Qu’attendre, alors, de cette nouvelle réunion des ONG et des Etats du monde ? « On n’espère pas de décisions spectaculaires » a reconnu Jean-Pierre Burgada, responsable de la Communication des Nations unies pour la France et Monaco (UNRIC, Bruxelles), au Mardi de l’Environnement de mai. « Mais il s’agit de pousser plus avant les objectifs du Millénaire, parce qu’ils représentent des enjeux essentiels. » Ce à quoi lui a fait écho Philippe Ramet, chef du bureau des Affaires globales à la direction des Affaires européennes et internationales du ministère de l’Ecologie. « Rio doit réussir, pour compenser l’échec de la conférence de Copenhague. Il n’y aura pas d’engagements contraignants. Mais sur des questions comme l’économie verte, le cadre institutionnel, c’est-à-dire la gouvernance, du développement durable, une organisation mondiale de l’environnement, nous pouvons avancer. »

L’un des représentants de la société civile qui sera à Rio, Gilles Berhault, président du Comité 21 et du Comité d’orientation du Club France Rio+20, a plaidé pour une « refondation de la gouvernance mondiale » sur ces sujets, qui se nourrirait des apports des ONG nationales, mobilisées dans un but commun. Cette ouverture, ce dépassement des clivages, Pierre Mollo, via Skype, s’en est lui aussi déclaré partisan. Mais avec un axe différent : chercheur en aquaculture, spécialiste du plancton, il a souligné les actions anthropiques néfastes sur le vivant, et considéré qu’il faudrait que la communauté scientifique quitte un peu ses laboratoires pour se retrouver dans les constats partagés sur le terrain.

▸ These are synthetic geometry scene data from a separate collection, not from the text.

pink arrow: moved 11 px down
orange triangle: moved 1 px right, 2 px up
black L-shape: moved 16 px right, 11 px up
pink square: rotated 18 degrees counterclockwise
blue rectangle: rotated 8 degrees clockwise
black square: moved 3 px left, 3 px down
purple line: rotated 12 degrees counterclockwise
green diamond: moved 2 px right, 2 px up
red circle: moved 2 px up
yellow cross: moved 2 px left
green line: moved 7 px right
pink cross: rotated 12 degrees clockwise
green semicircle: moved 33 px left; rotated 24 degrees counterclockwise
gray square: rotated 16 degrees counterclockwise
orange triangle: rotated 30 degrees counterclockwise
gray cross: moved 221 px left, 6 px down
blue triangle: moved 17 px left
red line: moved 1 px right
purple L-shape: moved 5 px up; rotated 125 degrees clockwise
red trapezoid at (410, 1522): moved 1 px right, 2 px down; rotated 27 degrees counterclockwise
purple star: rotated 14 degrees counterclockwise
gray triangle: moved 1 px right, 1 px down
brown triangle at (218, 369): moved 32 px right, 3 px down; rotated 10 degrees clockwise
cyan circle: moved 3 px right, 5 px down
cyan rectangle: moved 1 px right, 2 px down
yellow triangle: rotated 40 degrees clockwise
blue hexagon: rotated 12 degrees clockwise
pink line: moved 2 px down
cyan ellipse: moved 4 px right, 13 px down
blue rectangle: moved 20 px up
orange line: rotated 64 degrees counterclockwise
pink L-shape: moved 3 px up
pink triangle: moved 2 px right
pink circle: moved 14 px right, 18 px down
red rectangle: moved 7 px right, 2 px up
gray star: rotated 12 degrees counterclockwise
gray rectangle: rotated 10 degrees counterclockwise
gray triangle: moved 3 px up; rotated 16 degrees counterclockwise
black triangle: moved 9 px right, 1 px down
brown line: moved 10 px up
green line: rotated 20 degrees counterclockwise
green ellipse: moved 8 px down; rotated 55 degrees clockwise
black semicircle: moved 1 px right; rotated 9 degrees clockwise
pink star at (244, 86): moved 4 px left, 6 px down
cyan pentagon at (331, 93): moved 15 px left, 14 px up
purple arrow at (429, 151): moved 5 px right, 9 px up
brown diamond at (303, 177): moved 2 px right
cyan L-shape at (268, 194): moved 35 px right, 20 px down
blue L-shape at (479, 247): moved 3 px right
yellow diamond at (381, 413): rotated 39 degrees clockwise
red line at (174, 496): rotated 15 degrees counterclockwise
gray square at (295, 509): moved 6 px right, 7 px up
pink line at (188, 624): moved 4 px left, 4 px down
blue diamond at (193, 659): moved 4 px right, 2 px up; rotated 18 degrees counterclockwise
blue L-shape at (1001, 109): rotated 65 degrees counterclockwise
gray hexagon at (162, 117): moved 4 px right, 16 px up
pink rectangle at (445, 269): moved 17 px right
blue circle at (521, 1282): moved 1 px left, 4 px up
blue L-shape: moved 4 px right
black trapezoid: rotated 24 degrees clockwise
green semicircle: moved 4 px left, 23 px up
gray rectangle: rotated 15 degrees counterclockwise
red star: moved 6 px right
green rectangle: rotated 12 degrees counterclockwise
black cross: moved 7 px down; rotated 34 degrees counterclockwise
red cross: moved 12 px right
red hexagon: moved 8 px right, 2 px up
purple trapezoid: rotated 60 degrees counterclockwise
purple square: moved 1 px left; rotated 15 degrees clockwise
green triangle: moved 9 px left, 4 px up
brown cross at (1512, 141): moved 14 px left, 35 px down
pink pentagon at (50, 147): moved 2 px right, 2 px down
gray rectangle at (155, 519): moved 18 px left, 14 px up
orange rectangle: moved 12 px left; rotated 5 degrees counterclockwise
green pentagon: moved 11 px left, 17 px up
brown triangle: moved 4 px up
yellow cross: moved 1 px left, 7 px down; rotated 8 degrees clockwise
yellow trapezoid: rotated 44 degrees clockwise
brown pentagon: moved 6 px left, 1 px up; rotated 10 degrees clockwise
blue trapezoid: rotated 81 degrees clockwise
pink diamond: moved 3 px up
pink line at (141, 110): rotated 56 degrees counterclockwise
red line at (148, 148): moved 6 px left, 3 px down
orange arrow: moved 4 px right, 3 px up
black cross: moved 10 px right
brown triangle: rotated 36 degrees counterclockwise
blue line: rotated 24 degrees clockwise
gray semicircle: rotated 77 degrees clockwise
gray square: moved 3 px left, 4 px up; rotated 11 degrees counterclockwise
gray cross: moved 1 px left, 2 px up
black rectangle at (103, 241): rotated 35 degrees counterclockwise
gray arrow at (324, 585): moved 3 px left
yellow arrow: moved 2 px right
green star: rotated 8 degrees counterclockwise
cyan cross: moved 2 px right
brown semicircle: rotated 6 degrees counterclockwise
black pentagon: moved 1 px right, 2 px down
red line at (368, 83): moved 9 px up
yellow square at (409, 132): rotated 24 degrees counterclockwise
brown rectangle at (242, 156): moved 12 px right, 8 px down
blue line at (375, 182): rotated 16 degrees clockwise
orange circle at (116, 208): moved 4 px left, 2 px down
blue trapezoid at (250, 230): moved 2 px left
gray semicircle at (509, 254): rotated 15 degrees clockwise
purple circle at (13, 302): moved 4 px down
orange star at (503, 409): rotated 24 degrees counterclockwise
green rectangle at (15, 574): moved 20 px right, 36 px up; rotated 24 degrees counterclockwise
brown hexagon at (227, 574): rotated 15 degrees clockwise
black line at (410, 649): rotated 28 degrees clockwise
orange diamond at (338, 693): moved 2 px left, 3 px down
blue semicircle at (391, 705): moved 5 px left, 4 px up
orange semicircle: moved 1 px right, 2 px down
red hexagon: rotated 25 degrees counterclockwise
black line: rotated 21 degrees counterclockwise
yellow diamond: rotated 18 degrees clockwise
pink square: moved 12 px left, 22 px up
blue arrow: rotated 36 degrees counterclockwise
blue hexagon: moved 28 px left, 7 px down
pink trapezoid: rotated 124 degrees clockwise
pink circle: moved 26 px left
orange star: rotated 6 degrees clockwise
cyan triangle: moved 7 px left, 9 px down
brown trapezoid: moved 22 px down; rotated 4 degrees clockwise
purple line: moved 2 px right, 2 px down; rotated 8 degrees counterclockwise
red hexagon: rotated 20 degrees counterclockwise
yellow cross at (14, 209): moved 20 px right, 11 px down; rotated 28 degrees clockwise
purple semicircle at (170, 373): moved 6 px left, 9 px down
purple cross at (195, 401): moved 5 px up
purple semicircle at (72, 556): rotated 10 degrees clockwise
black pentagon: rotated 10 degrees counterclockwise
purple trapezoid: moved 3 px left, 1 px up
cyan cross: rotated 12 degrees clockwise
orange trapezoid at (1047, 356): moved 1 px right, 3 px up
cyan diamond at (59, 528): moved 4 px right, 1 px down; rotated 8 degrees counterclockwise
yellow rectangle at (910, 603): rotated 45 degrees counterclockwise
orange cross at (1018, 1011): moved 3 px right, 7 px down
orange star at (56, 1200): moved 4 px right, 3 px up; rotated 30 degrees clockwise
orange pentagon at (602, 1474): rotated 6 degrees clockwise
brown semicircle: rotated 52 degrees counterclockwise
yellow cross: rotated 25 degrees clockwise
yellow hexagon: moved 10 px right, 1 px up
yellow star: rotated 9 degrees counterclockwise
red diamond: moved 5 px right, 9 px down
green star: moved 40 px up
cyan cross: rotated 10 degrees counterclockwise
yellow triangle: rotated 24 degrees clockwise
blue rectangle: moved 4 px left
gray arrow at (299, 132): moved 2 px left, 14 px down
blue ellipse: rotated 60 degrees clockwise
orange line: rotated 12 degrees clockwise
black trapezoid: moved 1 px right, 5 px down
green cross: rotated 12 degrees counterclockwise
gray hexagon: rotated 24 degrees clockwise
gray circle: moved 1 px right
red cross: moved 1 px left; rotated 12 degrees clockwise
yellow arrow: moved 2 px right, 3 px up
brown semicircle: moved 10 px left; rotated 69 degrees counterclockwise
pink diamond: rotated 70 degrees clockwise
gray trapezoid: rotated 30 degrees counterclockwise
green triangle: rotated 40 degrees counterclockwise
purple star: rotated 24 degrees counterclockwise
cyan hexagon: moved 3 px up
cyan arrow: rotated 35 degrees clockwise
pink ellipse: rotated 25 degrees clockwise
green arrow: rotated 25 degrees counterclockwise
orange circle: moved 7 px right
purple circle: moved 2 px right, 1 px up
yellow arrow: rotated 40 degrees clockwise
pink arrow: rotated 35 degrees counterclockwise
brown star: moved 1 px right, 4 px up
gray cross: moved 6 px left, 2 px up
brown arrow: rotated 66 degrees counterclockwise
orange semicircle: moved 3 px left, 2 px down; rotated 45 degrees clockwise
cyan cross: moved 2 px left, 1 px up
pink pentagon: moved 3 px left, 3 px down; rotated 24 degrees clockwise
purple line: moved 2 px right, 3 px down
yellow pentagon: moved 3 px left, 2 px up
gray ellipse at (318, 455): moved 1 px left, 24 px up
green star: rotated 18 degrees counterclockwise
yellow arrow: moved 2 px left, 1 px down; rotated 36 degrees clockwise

Le dernier témoignage a accentué cette orientation critique. Gilliane Le Gallic, présidente d’Alofa Tuvalu, qui défend avec passion la cause de Tuvalu, cet archipel du pacifique menacé de submersion, a dressé un constat plutôt négatif de ce qui a été réalisé depuis la première conférence de Rio ; elle ne croit pas davantage aux chances de la prochaine réunion. Pour elle, la voie à suivre serait, non pas d’organiser de grandes rencontres internationales, mais « de favoriser le travail de base des citoyens pour défendre l’environnement, ici et maintenant, car demain il sera trop tard. » On ne pourrait que lui donner raison sur ce dernier point. Les décisions majeures, toutefois, sont dans la main des Etats. Sauront-ils, à Rio, dépasser leurs propres égoïsmes ?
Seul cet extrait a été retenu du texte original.